# Newbie looking for help with resources



## spydoo (17 January 2014)

Hi

I'm trying my hand at daytrading Au equities. I know it's hard. I'm looking for a few resources I'm lacking.

What is the best way to find stocks that have substantially increased in price intraday, please? I've read of scanning programs, is that the best way? If so, what program is best for this, please? Is it expensive?

I'm currently using Commsec so I have their webiress. What other software would you pros consider mandatory, please?

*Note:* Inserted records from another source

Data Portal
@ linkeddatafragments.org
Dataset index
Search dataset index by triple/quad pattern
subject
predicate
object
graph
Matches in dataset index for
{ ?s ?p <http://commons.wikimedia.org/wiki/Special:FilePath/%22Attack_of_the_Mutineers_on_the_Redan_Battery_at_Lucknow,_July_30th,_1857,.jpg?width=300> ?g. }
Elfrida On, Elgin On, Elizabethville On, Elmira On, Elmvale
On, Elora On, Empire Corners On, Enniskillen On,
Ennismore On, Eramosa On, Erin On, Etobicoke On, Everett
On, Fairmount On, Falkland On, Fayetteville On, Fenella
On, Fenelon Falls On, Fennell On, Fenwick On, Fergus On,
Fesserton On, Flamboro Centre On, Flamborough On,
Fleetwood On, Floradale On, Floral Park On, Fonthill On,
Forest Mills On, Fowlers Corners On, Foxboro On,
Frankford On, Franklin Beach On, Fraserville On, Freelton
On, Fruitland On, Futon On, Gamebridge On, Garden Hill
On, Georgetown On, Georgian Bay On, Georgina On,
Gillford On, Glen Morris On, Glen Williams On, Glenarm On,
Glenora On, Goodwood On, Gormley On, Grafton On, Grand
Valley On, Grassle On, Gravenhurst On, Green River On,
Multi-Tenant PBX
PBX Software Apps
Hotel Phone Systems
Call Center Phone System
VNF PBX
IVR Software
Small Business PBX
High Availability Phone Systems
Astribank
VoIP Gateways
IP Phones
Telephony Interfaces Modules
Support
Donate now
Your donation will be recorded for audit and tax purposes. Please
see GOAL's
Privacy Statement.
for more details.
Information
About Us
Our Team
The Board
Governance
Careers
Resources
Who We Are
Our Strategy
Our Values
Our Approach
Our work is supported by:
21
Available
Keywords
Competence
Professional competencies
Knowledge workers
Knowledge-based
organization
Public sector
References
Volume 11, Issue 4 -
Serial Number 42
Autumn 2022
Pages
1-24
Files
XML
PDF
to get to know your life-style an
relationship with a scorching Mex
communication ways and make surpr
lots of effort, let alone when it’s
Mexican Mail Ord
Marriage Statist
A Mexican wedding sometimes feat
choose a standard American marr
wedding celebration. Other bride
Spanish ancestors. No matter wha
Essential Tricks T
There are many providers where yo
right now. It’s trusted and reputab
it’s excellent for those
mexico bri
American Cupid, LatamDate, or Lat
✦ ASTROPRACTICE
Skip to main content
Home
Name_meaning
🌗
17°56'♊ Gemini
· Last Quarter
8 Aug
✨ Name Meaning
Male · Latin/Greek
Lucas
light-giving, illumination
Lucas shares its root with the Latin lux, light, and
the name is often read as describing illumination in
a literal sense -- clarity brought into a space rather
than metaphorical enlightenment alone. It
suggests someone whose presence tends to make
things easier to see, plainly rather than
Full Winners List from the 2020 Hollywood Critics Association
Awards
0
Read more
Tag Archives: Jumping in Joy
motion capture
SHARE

Also, can anyone tell me the minimum with which I can start an account at IB?

Thanks, Spydoo.


----------



## pixel (17 January 2014)

spydoo said:


> Hi
> 
> I'm trying my hand at daytrading Au equities. I know it's hard. I'm looking for a few resources I'm lacking.
> 
> ...




This question has been discussed many times on ASF.
Select the "Advanced Search" in the top right-hand corner, type in "trading software", and hit Enter.
A few results are offered in the following threads:
https://www.aussiestockforums.com/forums/showthread.php?t=27836
https://www.aussiestockforums.com/forums/showthread.php?t=27303
https://www.aussiestockforums.com/forums/showthread.php?t=25776

Regarding costs, all I can say is "You get what you pay for."
If you really want to actively daytrade, you'll probably look at $150 per month; BUT you should be able to reduce that if you qualify for frequent-trader discounts. I'm trading with http://www.openmarkets.com.au/ and https://onlineinvesting.westpac.com.au/ and both offer benefits at various levels. You may also like to check http://www.d2mx.com.au/personal/trading/trading-services/


----------



## spydoo (18 January 2014)

pixel said:


> This question has been discussed many times on ASF.
> Select the "Advanced Search" in the top right-hand corner, type in "trading software", and hit Enter.
> A few results are offered in the following threads:
> https://www.aussiestockforums.com/forums/showthread.php?t=27836
> ...




Thanks, I'll do some reading here.


----------



## burglar (18 January 2014)

spydoo said:


> ... the minimum with which I can start an account at IB?
> 
> Thanks, Spydoo.




$US10,000 in cash or shares


----------



## Newt (18 January 2014)

It might also be worth writing out at some point what your strategies are, risk and money management plans, etc.
Might save you a lot of cash if people can alert you to areas where research and learning required?


----------



## skc (19 January 2014)

spydoo said:


> Hi
> 
> I'm trying my hand at daytrading Au equities. I know it's hard. I'm looking for a few resources I'm lacking.
> 
> ...




With WebIress (IIRC) you can look for "Market Activity" and find the largest movers both up and down for the market as well as large/medium/small companies.


----------



## Valued (19 January 2014)

skc said:


> With WebIress (IIRC) you can look for "Market Activity" and find the largest movers both up and down for the market as well as large/medium/small companies.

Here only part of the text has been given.